What the exercise asks:
Retype, exactly and only, each line from the one containing "Cookie Policy (462, 2299)" to the end of the records below.

Input data:
■ ■ ■ ■ ■ ■ ■
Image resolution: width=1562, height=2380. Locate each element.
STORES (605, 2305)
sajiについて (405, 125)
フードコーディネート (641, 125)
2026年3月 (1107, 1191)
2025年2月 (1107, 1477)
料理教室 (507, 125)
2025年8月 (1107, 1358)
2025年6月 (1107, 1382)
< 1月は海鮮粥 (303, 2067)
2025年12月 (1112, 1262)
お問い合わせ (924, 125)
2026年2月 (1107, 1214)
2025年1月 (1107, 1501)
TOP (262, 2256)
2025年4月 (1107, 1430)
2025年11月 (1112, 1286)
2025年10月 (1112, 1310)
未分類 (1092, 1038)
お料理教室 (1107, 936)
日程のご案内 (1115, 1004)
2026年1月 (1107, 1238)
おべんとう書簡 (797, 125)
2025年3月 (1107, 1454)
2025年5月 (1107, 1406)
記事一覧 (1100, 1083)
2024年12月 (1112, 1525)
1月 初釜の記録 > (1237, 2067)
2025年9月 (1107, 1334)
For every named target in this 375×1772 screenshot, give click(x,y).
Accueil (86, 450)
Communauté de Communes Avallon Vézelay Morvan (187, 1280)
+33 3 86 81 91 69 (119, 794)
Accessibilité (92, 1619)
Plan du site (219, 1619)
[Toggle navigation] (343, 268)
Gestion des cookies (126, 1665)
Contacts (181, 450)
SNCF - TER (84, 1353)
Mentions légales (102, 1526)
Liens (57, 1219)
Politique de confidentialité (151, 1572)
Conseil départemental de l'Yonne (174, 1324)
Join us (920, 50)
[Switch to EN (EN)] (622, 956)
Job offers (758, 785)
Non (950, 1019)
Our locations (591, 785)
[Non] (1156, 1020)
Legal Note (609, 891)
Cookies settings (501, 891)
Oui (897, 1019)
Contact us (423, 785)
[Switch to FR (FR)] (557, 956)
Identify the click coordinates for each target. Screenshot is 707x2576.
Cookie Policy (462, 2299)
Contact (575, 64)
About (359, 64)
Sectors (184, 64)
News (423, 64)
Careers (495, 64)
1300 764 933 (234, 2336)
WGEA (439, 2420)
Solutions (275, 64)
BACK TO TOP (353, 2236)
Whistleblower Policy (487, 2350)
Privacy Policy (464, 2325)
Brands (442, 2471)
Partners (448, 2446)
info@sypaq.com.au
■ ■ ■ ■ ■ ■ ■
Answer box:
Cookie Policy (462, 2299)
Contact (575, 64)
About (359, 64)
Sectors (184, 64)
News (423, 64)
Careers (495, 64)
1300 764 933 (234, 2336)
WGEA (439, 2420)
Solutions (275, 64)
BACK TO TOP (353, 2236)
Whistleblower Policy (487, 2350)
Privacy Policy (464, 2325)
Brands (442, 2471)
Partners (448, 2446)
info@sypaq.com.au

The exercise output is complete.